The man Grant was covering was interested in the woman’s condition.

“Josie!” the man yelled out. “You OK? Baby? Baby?”

Grant yelled, “Shut up!” He didn’t want them to be using some kind of code. He thought that was pretty unlikely, but still.

“Josie? Hey, baby!” the man yelled.

Wes was close to the man and said, “He said to shut up.”

The man looked up at Wes and said, “Fuck you.”

Wes kicked him in the face, hard, with his big boots. It knocked the man down, and Wes nearly lost his balance. The man started screaming. The situation was deteriorating rapidly.

Chapter 141

“I Doubt It”

(May 14)

“He said shut up! Now shut the hell up.” Wes reared his foot back to kick the man again, and he stopped screaming immediately.

“What’s going on?” Rich yelled from down the hall.

“Nothin’. Don’t worry,” Grant yelled back. He didn’t want Rich to be distracted.

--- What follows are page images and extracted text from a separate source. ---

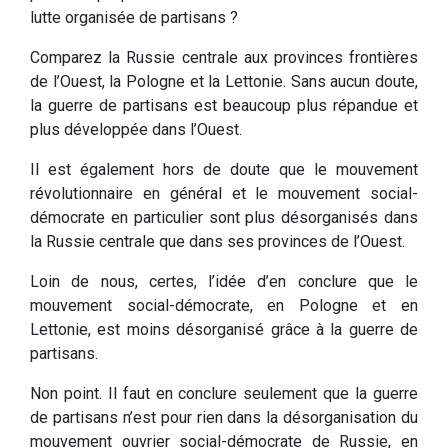
lutte organisée de partisans ?
Comparez la Russie centrale aux provinces frontières
de l’Ouest, la Pologne et la Lettonie. Sans aucun doute,
la guerre de partisans est beaucoup plus répandue et
plus développée dans l’Ouest.
Il est également hors de doute que le mouvement
révolutionnaire en général et le mouvement social-
démocrate en particulier sont plus désorganisés dans
la Russie centrale que dans ses provinces de l’Ouest.
Loin de nous, certes, l’idée d’en conclure que le
mouvement social-démocrate, en Pologne et en
Lettonie, est moins désorganisé grâce à la guerre de
partisans.
Non point. Il faut en conclure seulement que la guerre
de partisans n’est pour rien dans la désorganisation du
mouvement ouvrier social-démocrate de Russie, en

Grant thought about the jeans on the floor in the little girl’s bedroom, the naked little girl who ran out, and this man in his underwear. He became furious and sick to his stomach. The man in Grant’s red-dot sight wasn’t a person. He was someone who needed to be shot. He was a piece of shit who had done an unspeakable thing and needed to pay.

Don’t do it, the outside thought said. OK, Grant thought. He started to think about proving this man did what Grant thought he’d done. Grant went into fact-finding mode. He thought for a second about how he’d get this dumbass to incriminate himself.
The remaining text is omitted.